God Squad: Welcome Rosh Hashanah with generosity, gratitude
Last Sunday night was the beginning of Rosh Hashanah, the Jewish New Year, and every year at this time I send along to you, my dear readers, a brutally edited, short version of my Rosh Hashanah sermon. Hope you all have a sweet new year whenever you count its beginning. God bless you.
This is a sermon about bread, but it does not begin in a bakery. It begins in the Temple in Jerusalem where, according to verses in Exodus and Leviticus, among all the holy objects, called in Hebrew the klei kodesh — objects like the ark, the menorah, the altar of sacrifice and the wash basin — there was also a golden table upon which there were 12 loaves of unleavened bread, six in one pile, six in the other.
The key to understanding God's message for us in the symbolism of the show bread is to begin with the cultural significance of all bread.
To make bread, the early humans had to settle down from being hunter gatherers and become farmers who grew wheat and barley, which required irrigation, which required mathematics and geometry, which required raising an army to protect the fields, which required metallurgy. Bread is the beginning of civilization and a moral challenge to civilization. The distribution of bread to the hungriest is the most important test of the health of a culture.
The show bread is a reminder that just as God feeds us, so must we feed others. We cannot pray to God when we are starving — and if we do pray, we are praying for bread. Hunger wipes out the meaning of any other prayer. As Gandhi famously taught, "To a hungry man God is bread."
I learned the truth of Gandhi's teaching one day at the Mary Brennan INN, a soup kitchen in Hempstead run by Jean Kelly along with 14 others on Long Island. The Rev. Tom Hartman and I were helping serve lunch one day when a girl named Maria arrived with her mother and little brother. They came from their car, which was also their home.
Maria walked right past the fried chicken, green beans and mashed potatoes and went straight to the dessert tray, which that day featured a cake donated by Emil at Black Forest Bakery in Lindenhurst. The cake was decorated with "Happy Birthday" written in red icing. Emil would have filled in a name for a buyer of the cake, but that day there was no buyer. There was, however, Maria. She stared at the cake and with a huge smile asked me, "How did you know that today was my birthday?"
Gandhi was wrong. Sometimes for a hungry person God is bread, and sometimes for a hungry little girl God is a birthday cake.
Another story:
A student asks his teacher, "What is the difference between Heaven and Hell?"
The teacher responds, "In Hell, all the people are sitting around a huge table filled with every kind of delicious food and fine wine. They can see the food and smell the food and touch the food, but they cannot bring the food to their mouths because their arms are locked and stiff."
"That is indeed Hell," says the student. "And what is Heaven like?"
The teacher responds, "In Heaven, all the people are sitting around a huge table filled with every kind of food and fine wine. They can see the food and they can smell the food and they can touch the food, but they cannot bring the food to their mouths because their arms are locked and stiff."
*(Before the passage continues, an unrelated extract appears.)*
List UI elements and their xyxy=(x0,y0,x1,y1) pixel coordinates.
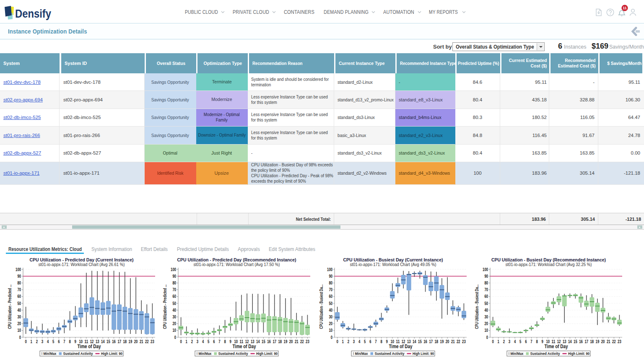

Puzzled, student asks, "Teacher, what is the difference between Heaven and Hell?"
The teacher smiles and says, "In Heaven, the people are feeding each other."
Our bread must not only feed us. Our bread must feed each other. The lechem panim (or show bread) only fed the priests. The bread of our world must feed the world.
Bread is also a lesson to give thanks for the little things.
A friend of ours was invited for dinner at Bill Paley's mansion, formerly on Searingtown Road in Manhasset. At the beginning of the meal in the CBS CEO's immense and ornate formal dining room, a butler brought Bill a dinner roll on a silver plate. In a strange and intricate ritual, Bill first smelled and caressed the roll, then tore it apart and ate it slowly with his eyes closed. My friend asked him what he was doing, and Bill answered, "If I can appreciate this roll, then I can appreciate everything else I have."
Bread leads us to gratitude, and gratitude leads us to God. There are fancier lessons I could teach you but none more important than the lessons of bread.